Absolutely. The core tension—choosing between personal integrity and the fear of social censure—appears whenever individuals weigh a career move that conflicts with their values, decide whether to speak out against injustice, or manage relationships where authenticity risks rejection. The river, then, becomes a universal metaphor for any moment when the self must decide whether to cross into the unknown territory of conviction or remain on the familiar shore of conformity Worth keeping that in mind..


In closing, Tim O’Brien’s vignette on the Rainy River endures because it transforms a specific historical moment into a timeless exploration of choice.
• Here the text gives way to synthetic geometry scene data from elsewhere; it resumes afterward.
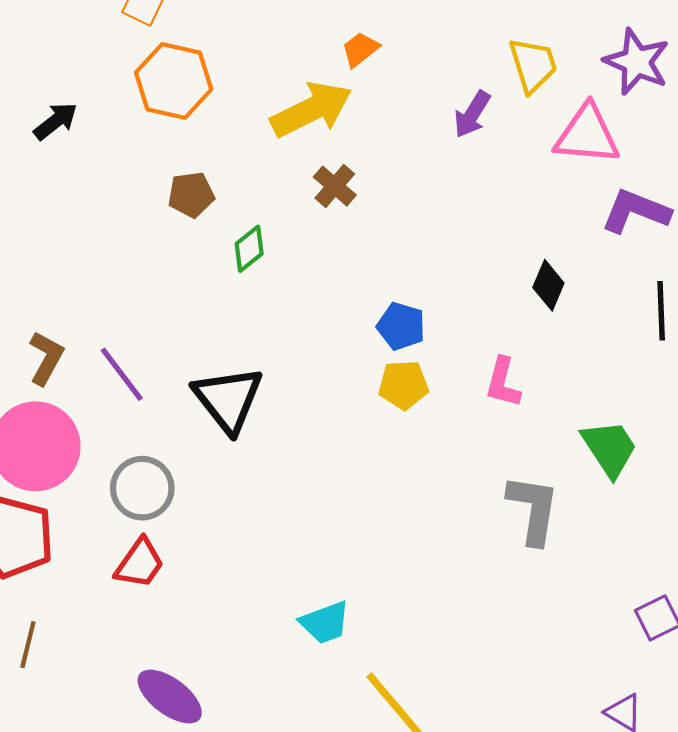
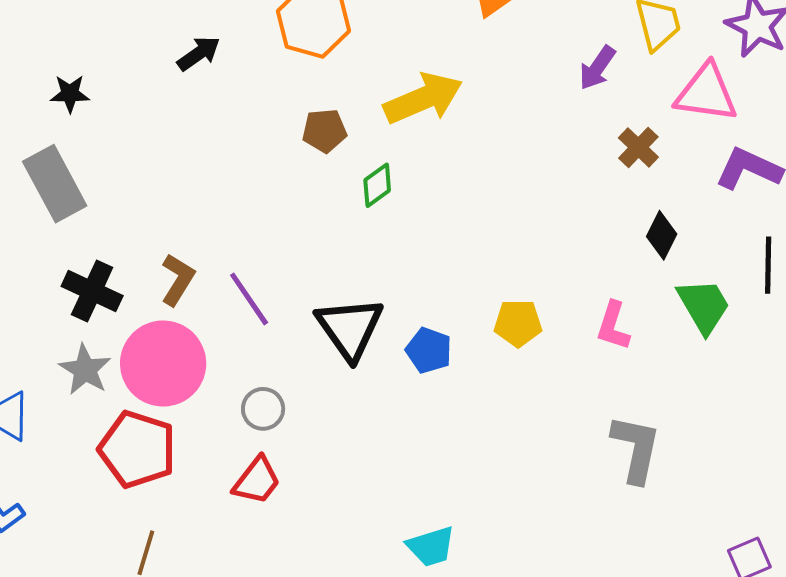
yellow arrow: (311, 110) -> (423, 98), moved
brown cross: (335, 186) -> (638, 147), moved
blue pentagon: (401, 326) -> (429, 350), moved
green trapezoid: (609, 448) -> (704, 306), moved
gray circle: (142, 488) -> (263, 409), size x0.7

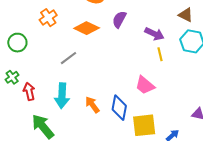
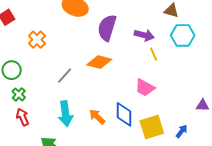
purple semicircle: (119, 19) -> (107, 28), size x1.5
orange diamond: (87, 28) -> (99, 62), moved
green cross: (12, 77) -> (19, 94), moved
red arrow: (29, 91) -> (23, 117), moved

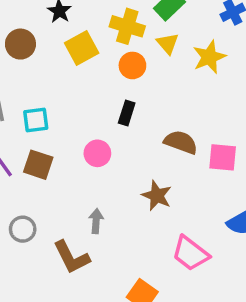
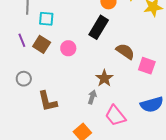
black rectangle: (127, 113) -> (99, 27), size x1.6
pink circle: (97, 153) -> (68, 48), moved
gray arrow: (96, 221) -> (92, 97), moved

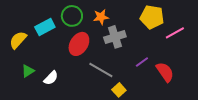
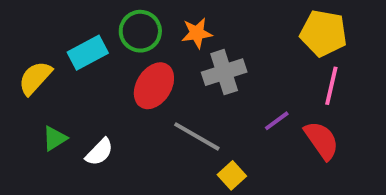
yellow pentagon: (152, 17) -> (324, 33), moved
pink line: (175, 33) -> (331, 86), moved, turned -48

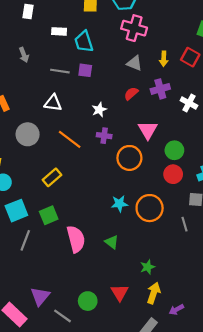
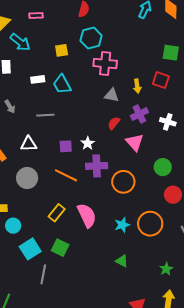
purple square: (85, 70) -> (66, 146), moved
white triangle: (53, 103) -> (29, 144), moved
pink triangle: (148, 130) -> (135, 142), moved
purple cross: (104, 136) -> (97, 166), size x1.5
red circle: (173, 174) -> (173, 195), moved
green square: (49, 215) -> (60, 248), turned -30
pink semicircle: (76, 239) -> (87, 215), moved
green star: (148, 267) -> (166, 269), moved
Think about it: by refusing to let the reader settle for a simple plot summary, the chapter demands that we sit with the discomfort of shame, recognize the fluidity of memory, and appreciate how the borders we draw inside ourselves often prove more formidable than any geographical line. Whether we stand on an actual riverbank or face a metaphorical crossroads, the story reminds us that the true measure of courage lies not in the act itself, but in the honest acknowledgment of why we hesitate—and, ultimately, why we choose to move forward.